Dalsza część tekstu pod wideo
41-latek po walce długo nie udzielał komentarzy. Początkowo zamieszczał jedynie wpisy w swoich mediach społecznościowych. Pierwszy z nich szybko usunął. W drugim tłumaczył, że się "zagotował".
- Gdy walczy się ze świnią, która próbuje ci rozbić rodzinę, i która jako jedyna nie chce walczyć w MMA, pomimo iż walczy w Fame MMA, to może się człowiek zagotować - usprawiedliwiał się Najman.
W podobny sposób celebryta mówił o Życińskim w rozmowie z serwisem internetowym Radia ZET. Kontynuował w niej słowny atak na ostatniego rywala.
- Przez 23 lata w sportach walki nikt nigdy nie atakował mojej rodziny.
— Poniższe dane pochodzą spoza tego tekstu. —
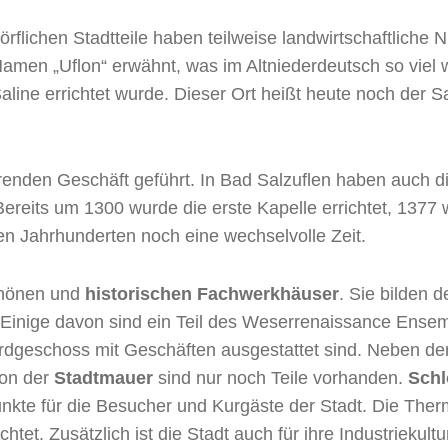
dörflichen Stadtteile haben teilweise landwirtschaftliche
Namen „Uflon“ erwähnt, was im Altniederdeutsch so viel w
aline errichtet wurde. Dieser Ort heißt heute noch der 
ierenden Geschäft geführt. In Bad Salzuflen haben auch 
Bereits um 1300 wurde die erste Kapelle errichtet, 1377 
en Jahrhunderten noch eine wechselvolle Zeit.
chönen und
historischen Fachwerkhäuser
. Sie bilden 
Einige davon sind ein Teil des Weserrenaissance Ensem
Erdgeschoss mit Geschäften ausgestattet sind. Neben d
Von der
Stadtmauer
sind nur noch Teile vorhanden.
Schl
kte für die Besucher und Kurgäste der Stadt. Die Therma
richtet. Zusätzlich ist die Stadt auch für ihre Industrie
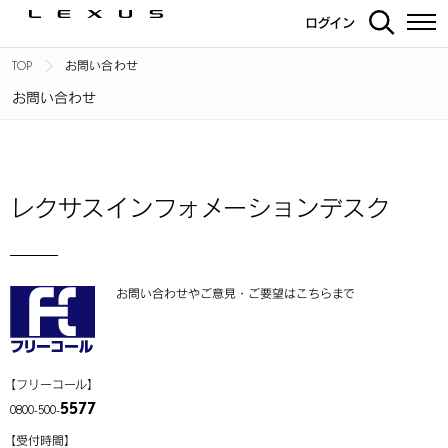
ログイン
TOP
お問い合わせ
お問い合わせ
レクサスインフォメーションデスク
お問い合わせやご意見・ご要望はこちらまで
【フリーコール】
5577
0800-500-
【受付時間】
Walczyłem ze świnią, która nie zgodziła się na walkę w MMA, choć walczyliśmy podczas gali Fame MMA. Próba rozbicia mojej rodziny przez kłamstwa opowiadane przez mojego rywala to rzecz nie do wybaczenia. Emocje wzięły górę. Inna sprawa, kapusiom nie przysługują prawa honorowe. A takim, co kablują i w dodatku kłamią, żadne - powiedział Najman w rozmowie z portalem radiozet.pl.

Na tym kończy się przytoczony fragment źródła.